My colleagues in the child and adolescent faculty would highlight that a safe place for someone in crisis to be assessed is also necessary, particularly for children. The rough and ready survey that was done suggested that of the children who were picked up on a section 136, 30% do not have mental health needs and instead need social care and social responses. In an ideal setting, there would be a safe place for children to go that is age appropriate, too. Rooms have to be safe, so they look stark and sterile, but you can imagine a safe place for children where their families could come. Often with a section 136 suite there are no places for families to come and visit.
There is some evidence about alternative places before people are placed on a section 136, such as crisis houses. The crisis concordat is very good at flagging up areas of good practice. There was an initiative in Leeds that has been very successful. There was one using the Richmond Fellowship in Sussex, and that has been reported on. As I understand it—this may not be correct—the numbers were so small that they have expanded the resource to be a safe place to be in crisis. There is also the use of peer support. In London, users of service have provided safe places—they call them cafés—where people can go and be in a safe place with people to talk to.
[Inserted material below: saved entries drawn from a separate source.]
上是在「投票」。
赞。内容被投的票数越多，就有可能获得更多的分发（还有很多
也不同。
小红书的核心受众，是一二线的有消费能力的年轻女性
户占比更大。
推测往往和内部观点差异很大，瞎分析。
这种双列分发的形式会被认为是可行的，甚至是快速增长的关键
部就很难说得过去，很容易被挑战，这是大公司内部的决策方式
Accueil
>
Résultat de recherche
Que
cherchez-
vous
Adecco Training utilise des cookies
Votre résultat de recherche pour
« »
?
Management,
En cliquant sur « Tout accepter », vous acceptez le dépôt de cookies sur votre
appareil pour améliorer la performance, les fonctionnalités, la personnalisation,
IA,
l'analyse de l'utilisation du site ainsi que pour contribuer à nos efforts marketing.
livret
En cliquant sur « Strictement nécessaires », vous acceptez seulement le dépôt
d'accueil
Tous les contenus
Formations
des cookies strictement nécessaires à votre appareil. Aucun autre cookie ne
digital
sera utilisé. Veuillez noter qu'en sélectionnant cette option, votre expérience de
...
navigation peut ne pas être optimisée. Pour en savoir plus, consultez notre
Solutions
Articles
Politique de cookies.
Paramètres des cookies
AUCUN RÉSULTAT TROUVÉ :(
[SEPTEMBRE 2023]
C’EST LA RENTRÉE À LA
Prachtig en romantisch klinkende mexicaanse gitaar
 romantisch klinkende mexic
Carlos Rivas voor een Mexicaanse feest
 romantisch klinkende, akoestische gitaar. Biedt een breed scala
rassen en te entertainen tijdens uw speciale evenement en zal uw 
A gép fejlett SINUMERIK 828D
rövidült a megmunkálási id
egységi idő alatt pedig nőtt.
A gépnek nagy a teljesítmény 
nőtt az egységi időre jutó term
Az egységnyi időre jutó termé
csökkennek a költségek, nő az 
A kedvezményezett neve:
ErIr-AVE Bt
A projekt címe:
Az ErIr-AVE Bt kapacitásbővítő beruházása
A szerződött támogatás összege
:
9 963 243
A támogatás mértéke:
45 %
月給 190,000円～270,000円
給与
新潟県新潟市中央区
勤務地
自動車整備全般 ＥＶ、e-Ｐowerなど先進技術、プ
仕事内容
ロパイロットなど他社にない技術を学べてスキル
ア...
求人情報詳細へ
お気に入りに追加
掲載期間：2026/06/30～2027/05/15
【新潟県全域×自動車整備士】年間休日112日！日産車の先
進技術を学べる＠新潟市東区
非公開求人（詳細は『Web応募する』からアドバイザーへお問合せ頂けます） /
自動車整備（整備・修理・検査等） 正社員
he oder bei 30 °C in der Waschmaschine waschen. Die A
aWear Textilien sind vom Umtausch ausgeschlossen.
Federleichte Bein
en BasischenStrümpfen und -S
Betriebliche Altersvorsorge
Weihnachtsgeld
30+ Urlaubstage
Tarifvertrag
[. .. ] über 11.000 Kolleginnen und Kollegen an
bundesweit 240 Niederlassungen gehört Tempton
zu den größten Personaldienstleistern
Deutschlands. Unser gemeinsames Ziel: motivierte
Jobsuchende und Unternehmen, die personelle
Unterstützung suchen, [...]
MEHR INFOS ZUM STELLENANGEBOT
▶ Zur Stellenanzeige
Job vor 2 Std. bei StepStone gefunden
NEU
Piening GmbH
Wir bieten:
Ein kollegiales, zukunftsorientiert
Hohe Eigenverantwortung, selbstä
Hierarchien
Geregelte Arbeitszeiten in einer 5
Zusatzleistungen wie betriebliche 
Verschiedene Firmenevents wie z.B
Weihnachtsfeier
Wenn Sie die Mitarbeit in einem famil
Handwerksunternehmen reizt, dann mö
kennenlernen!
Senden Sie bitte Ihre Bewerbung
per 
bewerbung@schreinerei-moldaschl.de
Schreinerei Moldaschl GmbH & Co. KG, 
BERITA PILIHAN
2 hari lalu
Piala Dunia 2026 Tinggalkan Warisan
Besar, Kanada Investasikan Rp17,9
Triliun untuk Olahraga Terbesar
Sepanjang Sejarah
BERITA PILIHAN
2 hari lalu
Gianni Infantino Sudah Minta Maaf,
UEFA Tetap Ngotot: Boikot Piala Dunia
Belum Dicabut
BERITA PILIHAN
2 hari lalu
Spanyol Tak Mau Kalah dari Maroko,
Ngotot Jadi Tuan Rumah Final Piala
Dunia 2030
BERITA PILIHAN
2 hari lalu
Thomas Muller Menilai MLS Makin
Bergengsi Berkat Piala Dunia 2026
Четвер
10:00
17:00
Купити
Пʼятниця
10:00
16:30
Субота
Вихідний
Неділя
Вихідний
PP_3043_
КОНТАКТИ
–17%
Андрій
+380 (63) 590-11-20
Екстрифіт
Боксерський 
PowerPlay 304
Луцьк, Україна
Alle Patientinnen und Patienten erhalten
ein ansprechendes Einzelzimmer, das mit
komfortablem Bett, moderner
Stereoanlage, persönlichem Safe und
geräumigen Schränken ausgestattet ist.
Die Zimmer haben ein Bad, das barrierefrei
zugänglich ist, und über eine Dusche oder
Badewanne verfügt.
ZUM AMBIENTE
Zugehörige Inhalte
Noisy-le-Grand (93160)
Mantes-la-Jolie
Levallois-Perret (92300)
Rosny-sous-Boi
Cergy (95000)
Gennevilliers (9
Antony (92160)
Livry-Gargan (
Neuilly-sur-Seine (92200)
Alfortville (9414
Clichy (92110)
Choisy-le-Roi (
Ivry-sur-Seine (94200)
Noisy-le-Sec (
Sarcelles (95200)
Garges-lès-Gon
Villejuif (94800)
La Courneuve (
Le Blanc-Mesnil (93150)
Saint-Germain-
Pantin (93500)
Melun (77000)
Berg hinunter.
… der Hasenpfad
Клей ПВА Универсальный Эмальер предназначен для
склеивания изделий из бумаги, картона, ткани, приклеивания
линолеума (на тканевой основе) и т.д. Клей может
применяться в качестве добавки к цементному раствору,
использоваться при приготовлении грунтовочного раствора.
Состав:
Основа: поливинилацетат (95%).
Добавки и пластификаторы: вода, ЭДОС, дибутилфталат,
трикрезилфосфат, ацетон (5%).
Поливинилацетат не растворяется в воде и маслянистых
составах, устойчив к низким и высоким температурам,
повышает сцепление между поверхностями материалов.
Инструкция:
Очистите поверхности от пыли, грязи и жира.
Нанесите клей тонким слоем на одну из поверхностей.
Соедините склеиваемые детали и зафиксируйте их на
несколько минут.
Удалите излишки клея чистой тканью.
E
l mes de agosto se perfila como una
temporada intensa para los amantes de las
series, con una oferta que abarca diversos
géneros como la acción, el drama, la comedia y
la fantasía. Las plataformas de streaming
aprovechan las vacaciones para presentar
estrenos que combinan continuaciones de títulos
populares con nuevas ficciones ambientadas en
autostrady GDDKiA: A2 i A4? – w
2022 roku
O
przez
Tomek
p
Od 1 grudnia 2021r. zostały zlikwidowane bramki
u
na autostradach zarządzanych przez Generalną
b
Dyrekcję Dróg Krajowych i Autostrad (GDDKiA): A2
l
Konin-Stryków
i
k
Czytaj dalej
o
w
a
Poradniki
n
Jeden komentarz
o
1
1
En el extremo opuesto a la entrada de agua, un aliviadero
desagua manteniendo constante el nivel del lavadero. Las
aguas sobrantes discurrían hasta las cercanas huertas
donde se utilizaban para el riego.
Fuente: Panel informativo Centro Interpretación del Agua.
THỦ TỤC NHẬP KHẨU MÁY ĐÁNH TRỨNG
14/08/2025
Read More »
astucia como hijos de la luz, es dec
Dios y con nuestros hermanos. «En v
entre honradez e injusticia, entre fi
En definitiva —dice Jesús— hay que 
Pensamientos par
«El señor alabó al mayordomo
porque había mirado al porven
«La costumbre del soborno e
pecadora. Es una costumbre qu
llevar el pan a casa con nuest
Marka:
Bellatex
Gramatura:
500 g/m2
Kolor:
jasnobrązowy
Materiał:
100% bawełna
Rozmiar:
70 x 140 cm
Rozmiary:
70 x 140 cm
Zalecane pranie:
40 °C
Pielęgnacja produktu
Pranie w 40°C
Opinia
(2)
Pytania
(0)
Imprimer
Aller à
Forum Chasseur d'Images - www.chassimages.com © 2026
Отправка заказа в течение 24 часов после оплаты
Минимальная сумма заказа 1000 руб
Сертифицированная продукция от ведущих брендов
I started by saying that you should not see 136 in isolation. I think you will get into trouble trying to fix one small part of the system; you will have knock-on effects and unintended consequences. You have to see it in the round of crisis responses.
It is now 27 minutes past four. We have got three minutes left and two Members who want to ask questions. I do not think it is possible to get answers to two questions in the time available.
Q Maria Caulfield (Lewes):
I am the MP for Lewes in Sussex, and we used to have one of the highest rates of patients with mental health problems being in police cells, but that is turning around. I want to highlight that it can work. Katy Bourne, the police and crime commissioner, has now allocated for mental health nurses to go out with the police. Is that something that you would like to see rolled out nationwide? It has certainly transformed care for patients in mental health crisis in Sussex.
Dr Chalmers: Certainly in my experience working in Oxfordshire—the city of Oxford was one of the nine pilot projects—we saw remarkable changes. There was a substantial reduction of, I think, 85% in the use of police cells as places of safety. Alongside that, there was a willingness among the commissioners and, in particular, the providers to increase the number of hospital-based places of safety. I would not be too prescriptive with the models, because there are a range of models. There is the nurse who goes out or there is someone in the control room. I think in the West Midlands they have all-singing, all-dancing ambulance, police and mental health all going together. If you give guiding principles, areas can perhaps decide what is best for them. I would hope that that would be driven by what is best for patients, rather than what is best for the budget.
Thank you very much. On behalf of the Committee, I thank both of you for bringing your great wealth of professional and personal experience to our attention. It is very helpful. If there are no further questions, which there are not, can we move on to the next witnesses? Thank you.